Selon l’institution, la croissance n’atteindra que 0,5 % en 2026, contre 0,9 % prévus précédemment. L’inflation, elle, devrait grimper de 2,5 % sur un an
Mauvaise nouvelle pour l’économie hexagonale : la Banque de France a nettement abaissé mardi 16 juin sa prévision de croissance pour 2026, en tablant désormais sur une croissance nulle au deuxième trimestre, après le recul inattendu du Produit intérieur brut (PIB) sur les trois premiers mois de l’année.
Dans ses projections macroéconomiques publiées mardi, la banque centrale française s’attend dorénavant à une croissance de 0,5 % du PIB sur l’année 2026, soit nettement moins que les 0,9 % qu’elle prévoyait en mars.
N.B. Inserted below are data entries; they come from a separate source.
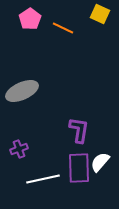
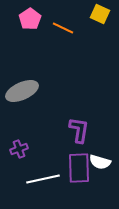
white semicircle: rotated 115 degrees counterclockwise
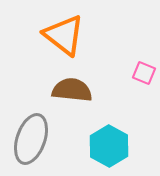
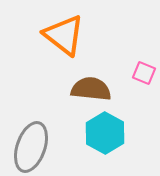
brown semicircle: moved 19 px right, 1 px up
gray ellipse: moved 8 px down
cyan hexagon: moved 4 px left, 13 px up
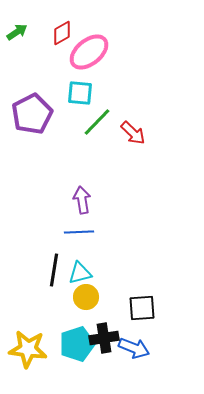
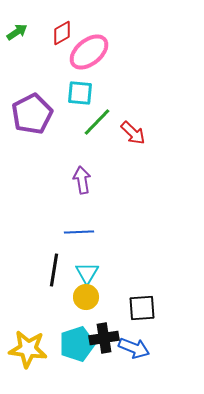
purple arrow: moved 20 px up
cyan triangle: moved 7 px right; rotated 45 degrees counterclockwise
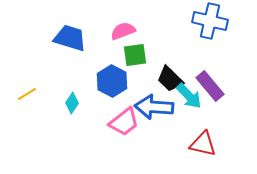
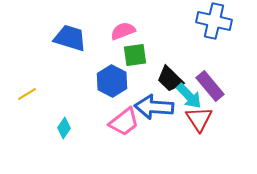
blue cross: moved 4 px right
cyan diamond: moved 8 px left, 25 px down
red triangle: moved 4 px left, 25 px up; rotated 44 degrees clockwise
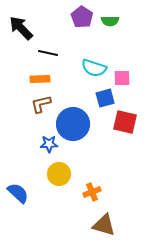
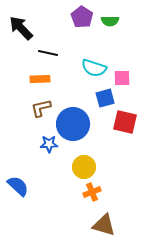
brown L-shape: moved 4 px down
yellow circle: moved 25 px right, 7 px up
blue semicircle: moved 7 px up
C’est aussi bien plus pessimiste que les attentes du gouvernement, qui table à ce stade sur + 0,9 % cette année. Le Fonds monétaire international (FMI), quant à lui, avait abaissé en mai sa prévision de croissance de la France en 2026 de 0,9 % à 0,7 %.
« Le prix du pétrole a davantage augmenté que dans les hypothèses du scénario de base de mars. Mais surtout, l’activité s’est avérée moins résiliente qu’anticipé au premier trimestre 2026 », avec un recul de 0,1 % du PIB, « et devrait rester relativement atone au deuxième trimestre », a expliqué la Banque de France.
Elle souligne cependant que ces projections ont été « réalisées dans un environnement international particulièrement incertain » et sans tenir « compte de l’annonce du 14 juin relative à la signature possible d’un accord-cadre entre les États-Unis et l’Iran ».
Juste avant de quitter son poste de gouverneur de la Banque de France, François Villeroy de Galhau avait déjà prévenu le 1er juin que les prévisions de l’institution seraient « révisées à la baisse », une information confirmée ensuite par son successeur Emmanuel Moulin.
La Banque de France a aussi nettement relevé sa prévision d’inflation pour l’année 2026. L’inflation IPCH (Indice des prix à la consommation harmonisé, qui permet les comparaisons entre les différentes inflations de la zone euro) grimperait à 2,5 %, contre 1,7 % attendu en mars, « tirée par la hausse des prix de l’énergie et ses effets indirects ».
Dans son scénario central, la banque s’attend en 2027 à un « rebond » de la croissance à 0,9 % (contre 0,8 % prévu en mars) et 1,2 % en 2028 (comme précédemment). Elle serait « soutenue par le redressement de la demande intérieure privée, en particulier la consommation des ménages et l’investissement des entreprises ».
L’inflation, quant à elle, refluerait en 2027 et 2028 à 1,7 %, en raison de la détente des prix de l’énergie (contre respectivement 1,4 % en 2027 et 1,6 % en 2028 prévus en mars).
De son côté, la Banque centrale européenne (BCE) a ajusté jeudi ses prévisions, prévoyant désormais une inflation globale de 3 % dans la zone euro en 2026, et une croissance de 0,8 %, avec des scénarios alternatifs.
La Banque de France envisage elle aussi plusieurs scénarios. Outre celui de base qui s’appuie sur des hypothèses arrêtées au 21 mai, prévoyant une flambée transitoire des prix des hydrocarbures, elle en présente trois autres. L’un, plus favorable, reposerait sur une baisse plus rapide et plus marquée des prix des hydrocarbures, et deux plus défavorables sur des anticipations de marché plus pessimistes.
Dans le scénario le plus défavorable, l’inflation atteindrait 4 % en 2026 et 3,9 % en 2027 avant une normalisation en 2028, et le PIB stagnerait en 2026 et 2027 avant un rebond en 2028.
La Banque de France publie également mardi son enquête mensuelle de conjoncture pour mai, menée auprès de 8 500 chefs d’entreprise : elle montre un net ralentissement de l’activité dans l’industrie, et un recul dans les services et le bâtiment. Les chefs d’entreprise anticipent en revanche une meilleure activité en juin. Au deuxième trimestre, l’activité serait soutenue par l’industrie manufacturière, mais la valeur ajoutée serait atone dans les services marchands et la construction s’inscrirait de nouveau en baisse.
Dans ses projections, la banque centrale se montre peu optimiste pour les finances publiques françaises : le déficit public « pourrait se dégrader légèrement en 2026 ». Après s’être établi à 5,1 % en 2025, il serait de 5,2 % du PIB « en l’absence de mesures d’économies supplémentaires ».
Le redressement du déficit pourrait alors être « limité » dans les années à venir, « ne permettant pas une stabilisation du ratio de dette », qui augmenterait pour atteindre 122 % du PIB en 2028.